Alugar um imóvel é um perrengue, por definição. Não bastasse a dificuldade natural de se encontrar um lugar que atenda o que você precisa e caiba no seu bolso, há também a burocracia… É um tal de conseguir um fiador com um imóvel na cidade, juntar uma série de documentos dele, juntar uma série de outros documentos seus, ir ao cartório, ratificar assinaturas, enfim, coisas que tornam a experiência uma penúria. Há tempos a internet já dá uma forcinha, com uma oferta enorme de sites que mostram apartamentos por bairro, características e preço, mas a barreira da papelada segue imutável. E se tudo pudesse ser bem mais simples e rápido? Com um modelo ousado de negócio, totalmente online, o QuintoAndar está crescendo ao facilitar a vida de muita gente eliminando, por exemplo, a necessidade fiador.
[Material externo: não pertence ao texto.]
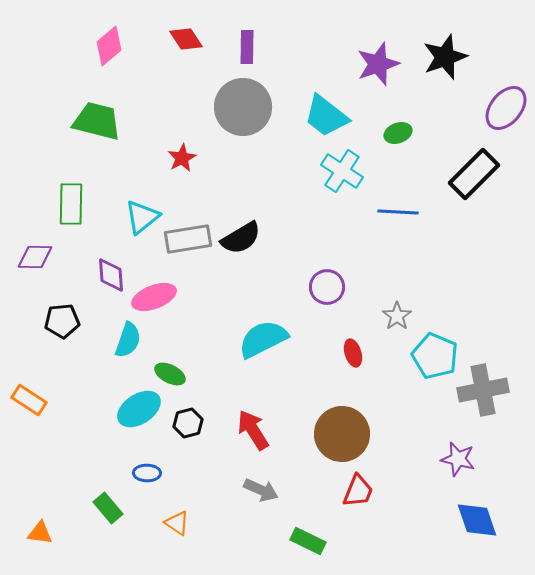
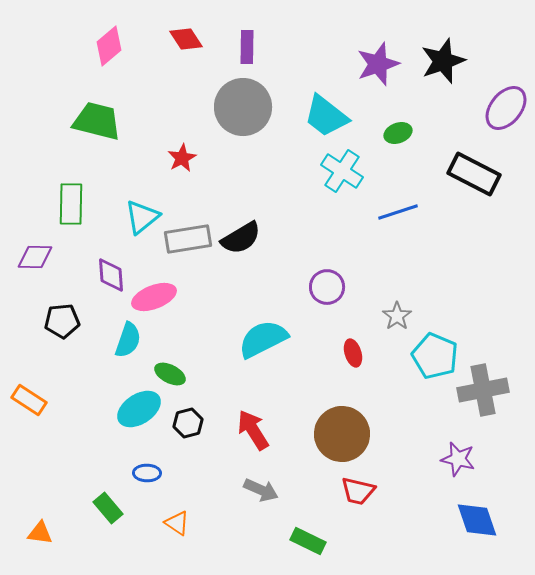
black star at (445, 57): moved 2 px left, 4 px down
black rectangle at (474, 174): rotated 72 degrees clockwise
blue line at (398, 212): rotated 21 degrees counterclockwise
red trapezoid at (358, 491): rotated 81 degrees clockwise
É o jeito que os sócios encontraram para, seguindo uma cartilha relativamente comum no mundo do empreendedorismo, resolver o próprio problema enquanto criavam uma empresa que viabilizava isso em escala para o mercado. O mineiro Gabriel Braga, 34, sofreu na pele todos os problemas clássicos quando tentava alugar um apartamento em São Paulo, logo após sair de Belo Horizonte. Ele não tinha fiador. Já André Penha, 36, que viria a ser o seu sócio, não conseguia alugar um apartamento que tinha em Campinas, que estava encalhado há meses, porque os inquilinos também se perdiam na burocracia.
Gabriel conta sobre o embrião da empresa: “A gente tinha uma motivação genuína em resolver o problema, que era nosso e de muita gente. Todas as nossas experiências pessoais com locação de imóveis foram frustradas, e as dos nossos amigos também. Aí pensamos: ‘Vamos resolver esse problema de verdade’”. Ele diz que criar a empresa foi uma consequência disso e acredita que, mesmo com as dificuldades enfrentadas (pois não basta uma boa ideia para algo dar certo), foi justamente a lembrança de que o problema persistia, sem solução, no mercado, que os fez insistir até encontrar a melhor forma de resolvê-lo:
“É muito fácil um negócio fazer sentido no PowerPoint, no Excel. Aí, você passa três meses na rua e nada acontece. O que nos fez continuar foi a crença de que tínhamos que resolver aquele problema”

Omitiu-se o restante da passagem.